§ Given information:
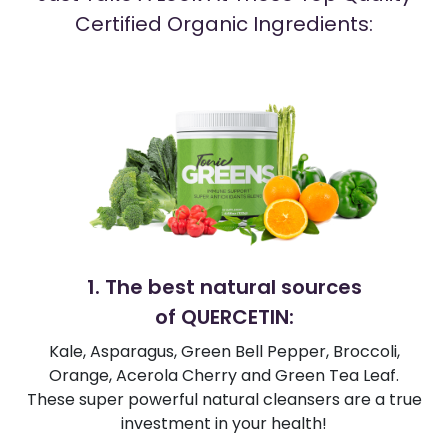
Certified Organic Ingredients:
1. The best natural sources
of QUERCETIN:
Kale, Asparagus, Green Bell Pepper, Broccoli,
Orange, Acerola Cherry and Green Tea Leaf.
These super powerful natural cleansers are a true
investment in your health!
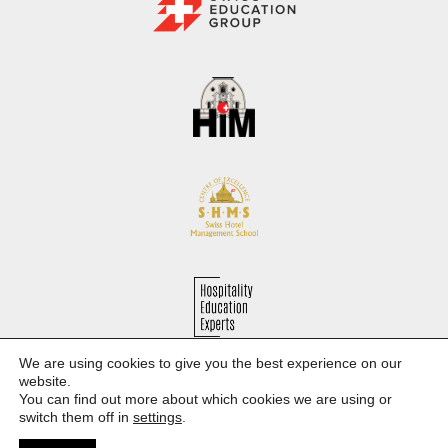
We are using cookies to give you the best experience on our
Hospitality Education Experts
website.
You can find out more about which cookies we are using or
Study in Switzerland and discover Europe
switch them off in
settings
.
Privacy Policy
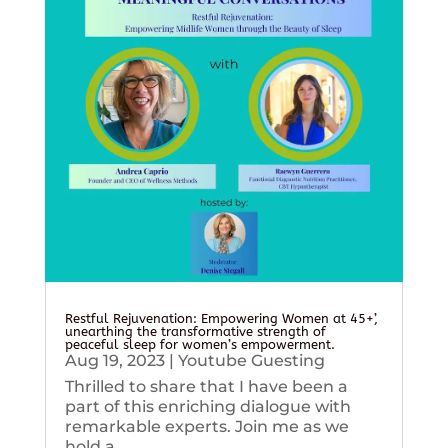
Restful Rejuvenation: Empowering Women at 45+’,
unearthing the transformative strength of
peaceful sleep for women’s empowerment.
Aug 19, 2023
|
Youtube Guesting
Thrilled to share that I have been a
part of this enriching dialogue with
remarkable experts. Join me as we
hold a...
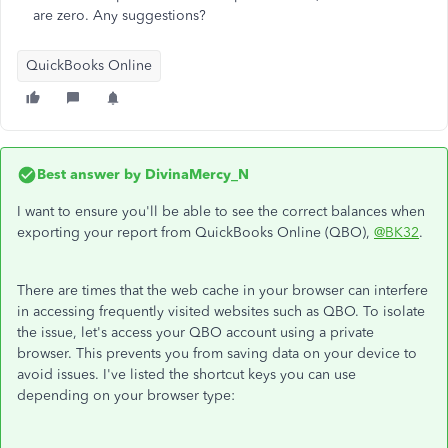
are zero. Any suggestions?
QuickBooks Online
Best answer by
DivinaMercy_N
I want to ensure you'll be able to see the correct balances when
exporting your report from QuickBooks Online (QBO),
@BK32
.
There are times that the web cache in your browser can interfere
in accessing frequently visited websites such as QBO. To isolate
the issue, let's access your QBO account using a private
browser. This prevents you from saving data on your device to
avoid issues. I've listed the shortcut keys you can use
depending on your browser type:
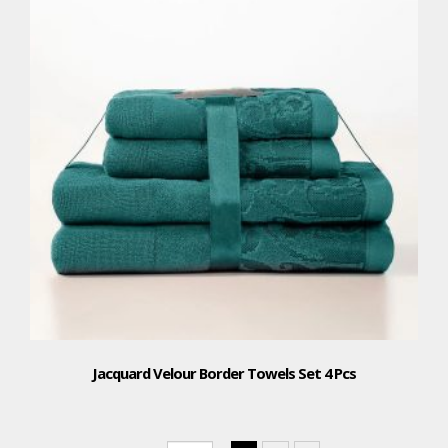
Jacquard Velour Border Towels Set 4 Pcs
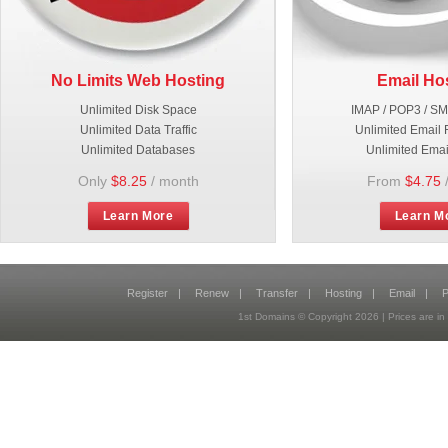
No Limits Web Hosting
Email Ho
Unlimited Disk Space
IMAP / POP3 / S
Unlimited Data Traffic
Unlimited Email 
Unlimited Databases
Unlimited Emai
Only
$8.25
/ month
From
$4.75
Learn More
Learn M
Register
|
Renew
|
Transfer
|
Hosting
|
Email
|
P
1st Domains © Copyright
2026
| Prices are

--

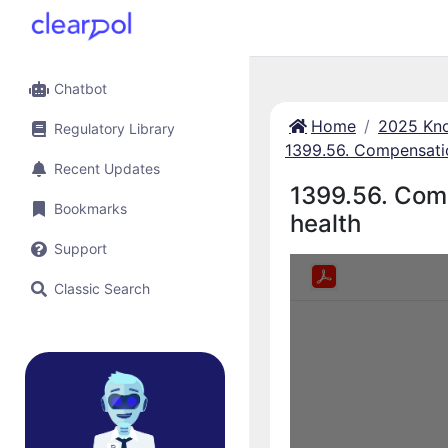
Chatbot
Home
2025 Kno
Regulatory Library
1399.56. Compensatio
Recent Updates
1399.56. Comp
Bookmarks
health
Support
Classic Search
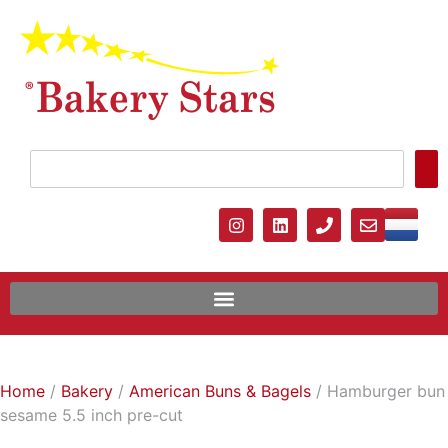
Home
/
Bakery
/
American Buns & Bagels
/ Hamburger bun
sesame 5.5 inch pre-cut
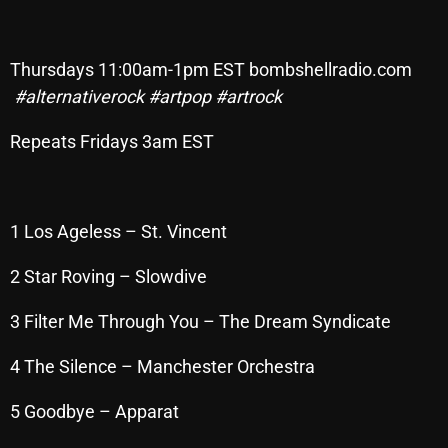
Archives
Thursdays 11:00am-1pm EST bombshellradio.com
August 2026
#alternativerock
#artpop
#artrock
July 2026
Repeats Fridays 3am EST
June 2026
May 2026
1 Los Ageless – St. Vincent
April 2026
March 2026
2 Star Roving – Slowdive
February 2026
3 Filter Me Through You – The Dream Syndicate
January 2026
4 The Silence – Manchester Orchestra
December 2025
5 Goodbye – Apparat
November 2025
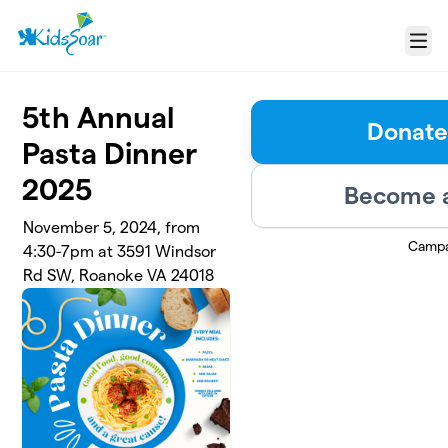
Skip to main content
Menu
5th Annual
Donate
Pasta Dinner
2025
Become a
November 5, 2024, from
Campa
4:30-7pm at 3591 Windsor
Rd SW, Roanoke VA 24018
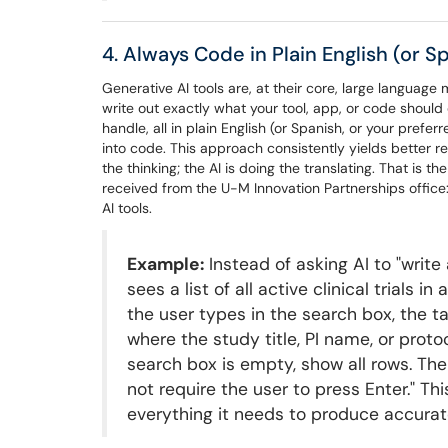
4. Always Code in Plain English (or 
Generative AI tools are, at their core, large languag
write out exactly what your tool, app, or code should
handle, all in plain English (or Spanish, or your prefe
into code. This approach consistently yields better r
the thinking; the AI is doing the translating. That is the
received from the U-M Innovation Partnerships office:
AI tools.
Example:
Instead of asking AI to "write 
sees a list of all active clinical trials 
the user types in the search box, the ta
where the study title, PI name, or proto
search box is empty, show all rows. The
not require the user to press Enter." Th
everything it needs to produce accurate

§ Directions: Your answer must be the exact lines from the records above, from the one containing "Classic Search" through the one containing "the user types in the search box, the ta", both included, with every picture left out.

§ Response:
Classic Search
Home
/
Bakery
/
American Buns & Bagels
/ Hamburger bun
sesame 5.5 inch pre-cut
Archives
Thursdays 11:00am-1pm EST bombshellradio.com
August 2026
#alternativerock
#artpop
#artrock
July 2026
Repeats Fridays 3am EST
June 2026
May 2026
1 Los Ageless – St. Vincent
April 2026
March 2026
2 Star Roving – Slowdive
February 2026
3 Filter Me Through You – The Dream Syndicate
January 2026
4 The Silence – Manchester Orchestra
December 2025
5 Goodbye – Apparat
November 2025
Skip to main content
Menu
5th Annual
Donate
Pasta Dinner
2025
Become a
November 5, 2024, from
Campa
4:30-7pm at 3591 Windsor
Rd SW, Roanoke VA 24018
4. Always Code in Plain English (or 
Generative AI tools are, at their core, large languag
write out exactly what your tool, app, or code should
handle, all in plain English (or Spanish, or your prefe
into code. This approach consistently yields better r
the thinking; the AI is doing the translating. That is the
received from the U-M Innovation Partnerships office:
AI tools.
Example:
Instead of asking AI to "write 
sees a list of all active clinical trials 
the user types in the search box, the ta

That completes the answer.